G.T. Stoop's name is Gabriel Thomas. Considered Biblically, his first name, Gabriel, might be a reference to the angel Gabriel, who brought a message of hope to the world through Mary, the mother of Jesus. Thomas is the name of the disciple of Jesus who doubted the veracity of the risen Christ. G.T. is a man who has obviously examined his faith and made his life a living testament to his beliefs. His faith is not just a religion to which he gives lip service; it is rather a lifestyle, guided by principles of kindness and integrity. G.T. overcomes adversity and doubt by making the most of every day. At his death, it can truly be said that hope triumphed in his life, and that he lived each day "to the fullest measure" (Chapter 21).

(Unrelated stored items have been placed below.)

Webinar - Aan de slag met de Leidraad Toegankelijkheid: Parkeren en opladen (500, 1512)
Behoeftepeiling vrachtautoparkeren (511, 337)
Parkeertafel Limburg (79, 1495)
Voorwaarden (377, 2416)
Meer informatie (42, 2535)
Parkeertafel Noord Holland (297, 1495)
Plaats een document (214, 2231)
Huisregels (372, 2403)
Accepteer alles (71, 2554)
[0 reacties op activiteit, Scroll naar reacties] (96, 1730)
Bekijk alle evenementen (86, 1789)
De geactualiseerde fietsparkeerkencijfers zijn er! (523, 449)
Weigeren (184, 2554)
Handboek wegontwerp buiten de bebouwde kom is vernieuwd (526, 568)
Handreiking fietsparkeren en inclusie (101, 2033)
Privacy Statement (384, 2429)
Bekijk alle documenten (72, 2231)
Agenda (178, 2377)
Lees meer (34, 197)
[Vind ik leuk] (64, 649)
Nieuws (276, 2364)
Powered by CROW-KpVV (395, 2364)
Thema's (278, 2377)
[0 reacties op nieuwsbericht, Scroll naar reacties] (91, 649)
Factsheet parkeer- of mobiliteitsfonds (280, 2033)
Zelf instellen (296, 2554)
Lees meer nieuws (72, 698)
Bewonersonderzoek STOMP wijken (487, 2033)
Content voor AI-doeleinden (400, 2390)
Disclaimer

Hope Yancey's name, chosen by herself, is indicative of her philosophy of life. Despite having been abandoned by both her parents and being forced to leave the home she loves, Hope forges on, refusing to let go of the belief that better things lie ahead. Hope thinks "hope is just about the best thing a person can have", and knows that it is a name that will be hard to live up to. As she says,
"People expect things from Hopes that they don't expect from Pattys and Lisas and Danielles. People expect Hopes to be cheerful and positive".
Hope considers carefully the significance of her name before she commits herself to it, and, feeling up to meeting the expectation it implies, finally makes it official (Chapter 1).
Other character names which represent something about the characters themselves include Addie, Mayor Eli Millstone, Miss Pittypat, and Mr. Sage. Mr. Sage is a teacher, and as such is supposed to be wise; Miss Pittypat is a dance teacher, her name a marvelous example of onomotopeia, the sound of it suggesting the noise of her trade. Mayor Eli Millstone brings to mind the Biblical idea of being thrown into the water with a millstone around one's neck, his corruption potentially leading to destruction, and Addie, with her eternally optimistic outlook, cannot help but be a positive addition in any situation.